[[ MATERIAL FOR THIS TASK open ]]

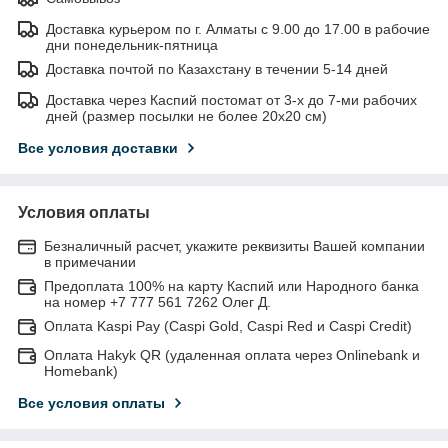
Доставка курьером по г. Алматы с 9.00 до 17.00 в рабочие
дни понедельник-пятница
Доставка почтой по Казахстану в течении 5-14 дней
Доставка через Каспий постомат от 3-х до 7-ми рабочих
дней (размер посылки не более 20х20 см)
Все условия доставки
Условия оплаты
Безналичный расчет, укажите реквизиты Вашей компании
в примечании
Предоплата 100% на карту Каспий или Народного банка
на номер +7 777 561 7262 Олег Д.
Оплата Kaspi Pay (Caspi Gold, Caspi Red и Caspi Credit)
Оплата Hakyk QR (удаленная оплата через Onlinebank и
Homebank)
Все условия оплаты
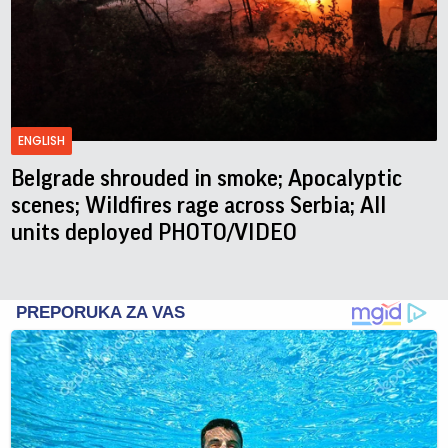
ENGLISH
Belgrade shrouded in smoke; Apocalyptic
scenes; Wildfires rage across Serbia; All
units deployed PHOTO/VIDEO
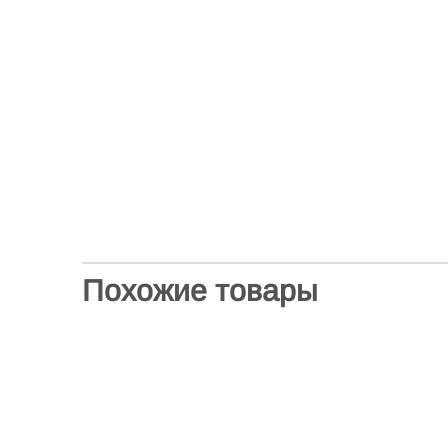
Похожие товары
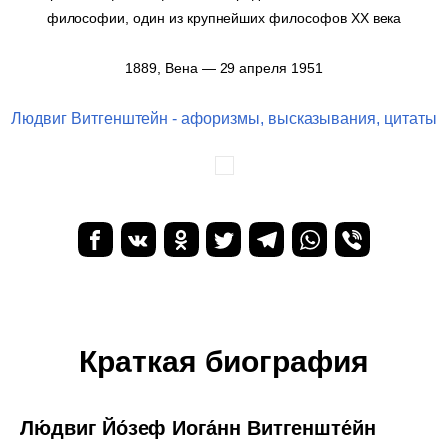
философии, один из крупнейших философов XX века
1889, Вена — 29 апреля 1951
Людвиг Витгенштейн - афоризмы, высказывания, цитаты
Краткая биография
Лю́двиг Йо́зеф Иога́нн Витгенште́йн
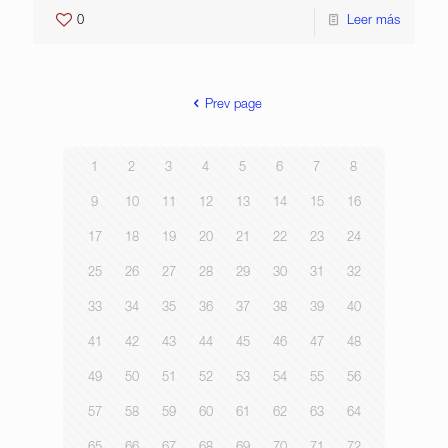
0
Leer más
Prev page
1
2
3
4
5
6
7
8
9
10
11
12
13
14
15
16
17
18
19
20
21
22
23
24
25
26
27
28
29
30
31
32
33
34
35
36
37
38
39
40
41
42
43
44
45
46
47
48
49
50
51
52
53
54
55
56
57
58
59
60
61
62
63
64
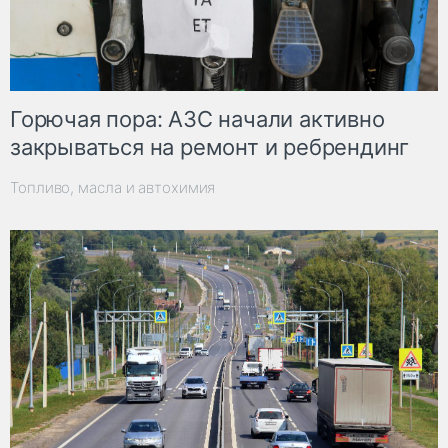
Горючая пора: АЗС начали активно
закрываться на ремонт и ребрендинг
Топливо, масла и автохимия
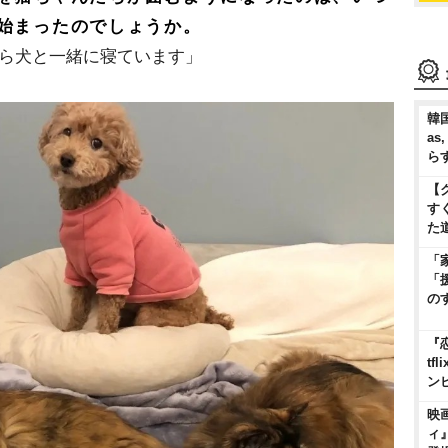
始まったのでしょうか。
から犬と一緒に寝ています」
韓国
as
ら
【
す
た
「
「
の
『
t
ン
映
ィ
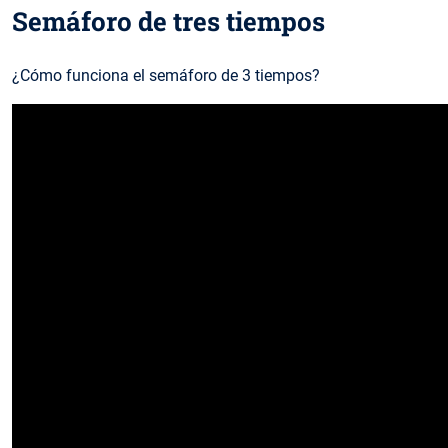
Semáforo de tres tiempos
¿Cómo funciona el semáforo de 3 tiempos?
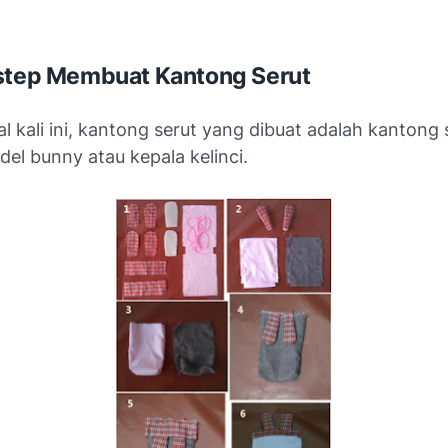
step Membuat Kantong Serut
al kali ini, kantong serut yang dibuat adalah kantong 
el bunny atau kepala kelinci.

[[ MATERIAL FOR THIS TASK closed ]]

▶ YOUR TASK
When you reach the line that contains "закрываться на ремонт и ребрендинг", start copying the listing word for word and stop only after its last line, without any pictures.

▶ RESPONSE AREA
закрываться на ремонт и ребрендинг
Топливо, масла и автохимия
始まったのでしょうか。
から犬と一緒に寝ています」
韓国
as
ら
【
す
た
「
「
の
『
t
ン
映
ィ
Semáforo de tres tiempos
¿Cómo funciona el semáforo de 3 tiempos?
step Membuat Kantong Serut
al kali ini, kantong serut yang dibuat adalah kantong 
el bunny atau kepala kelinci.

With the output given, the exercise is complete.